**RECORD EXCERPTS**
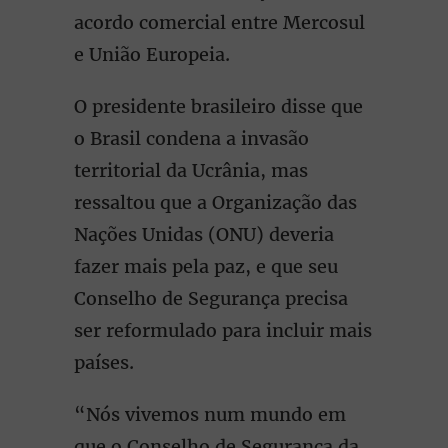
acordo comercial entre Mercosul
e União Europeia.
O presidente brasileiro disse que
o Brasil condena a invasão
territorial da Ucrânia, mas
ressaltou que a Organização das
Nações Unidas (ONU) deveria
fazer mais pela paz, e que seu
Conselho de Segurança precisa
ser reformulado para incluir mais
países.
“Nós vivemos num mundo em
que o Conselho de Segurança da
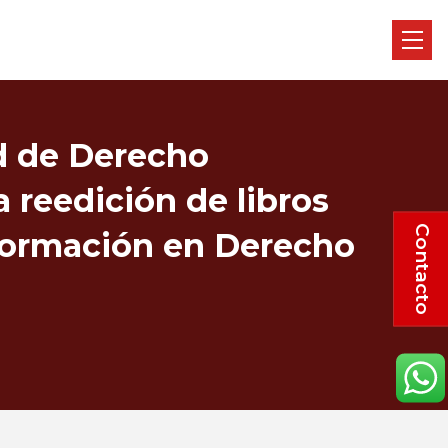
d de Derecho
 reedición de libros
Contacto
 formación en Derecho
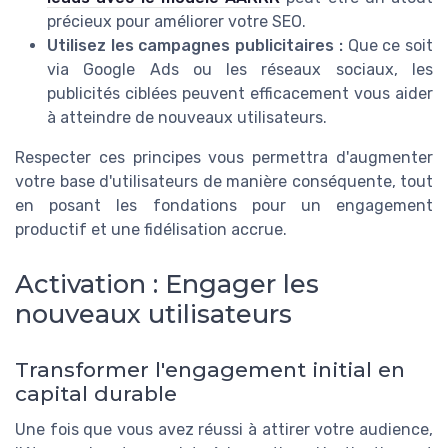
précieux pour améliorer votre SEO.
Utilisez les campagnes publicitaires :
Que ce soit
via Google Ads ou les réseaux sociaux, les
publicités ciblées peuvent efficacement vous aider
à atteindre de nouveaux utilisateurs.
Respecter ces principes vous permettra d'augmenter
votre base d'utilisateurs de manière conséquente, tout
en posant les fondations pour un engagement
productif et une fidélisation accrue.
Activation : Engager les
nouveaux utilisateurs
Transformer l'engagement initial en
capital durable
Une fois que vous avez réussi à attirer votre audience,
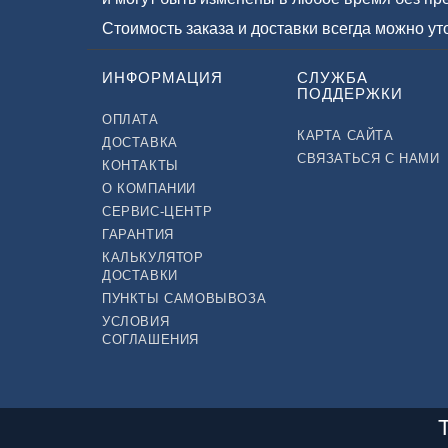
Стоимость заказа и доставки всегда можно у
ИНФОРМАЦИЯ
СЛУЖБА
ПОДДЕРЖКИ
ОПЛАТА
КАРТА САЙТА
ДОСТАВКА
СВЯЗАТЬСЯ С НАМИ
КОНТАКТЫ
О КОМПАНИИ
СЕРВИС-ЦЕНТР
ГАРАНТИЯ
КАЛЬКУЛЯТОР
ДОСТАВКИ
ПУНКТЫ САМОВЫВОЗА
УСЛОВИЯ
СОГЛАШЕНИЯ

**WORK TO COMPLETE**
Each line from the one that holds "Nações Unidas (ONU) deveria" through the end of the entries must be returned exactly, while any pictures stay out.

**RESULT**
Nações Unidas (ONU) deveria
fazer mais pela paz, e que seu
Conselho de Segurança precisa
ser reformulado para incluir mais
países.
“Nós vivemos num mundo em
que o Conselho de Segurança da
d de Derecho
 reedición de libros
Contacto
 formación en Derecho
précieux pour améliorer votre SEO.
Utilisez les campagnes publicitaires :
Que ce soit
via Google Ads ou les réseaux sociaux, les
publicités ciblées peuvent efficacement vous aider
à atteindre de nouveaux utilisateurs.
Respecter ces principes vous permettra d'augmenter
votre base d'utilisateurs de manière conséquente, tout
en posant les fondations pour un engagement
productif et une fidélisation accrue.
Activation : Engager les
nouveaux utilisateurs
Transformer l'engagement initial en
capital durable
Une fois que vous avez réussi à attirer votre audience,
Стоимость заказа и доставки всегда можно у
ИНФОРМАЦИЯ
СЛУЖБА
ПОДДЕРЖКИ
ОПЛАТА
КАРТА САЙТА
ДОСТАВКА
СВЯЗАТЬСЯ С НАМИ
КОНТАКТЫ
О КОМПАНИИ
СЕРВИС-ЦЕНТР
ГАРАНТИЯ
КАЛЬКУЛЯТОР
ДОСТАВКИ
ПУНКТЫ САМОВЫВОЗА
УСЛОВИЯ
СОГЛАШЕНИЯ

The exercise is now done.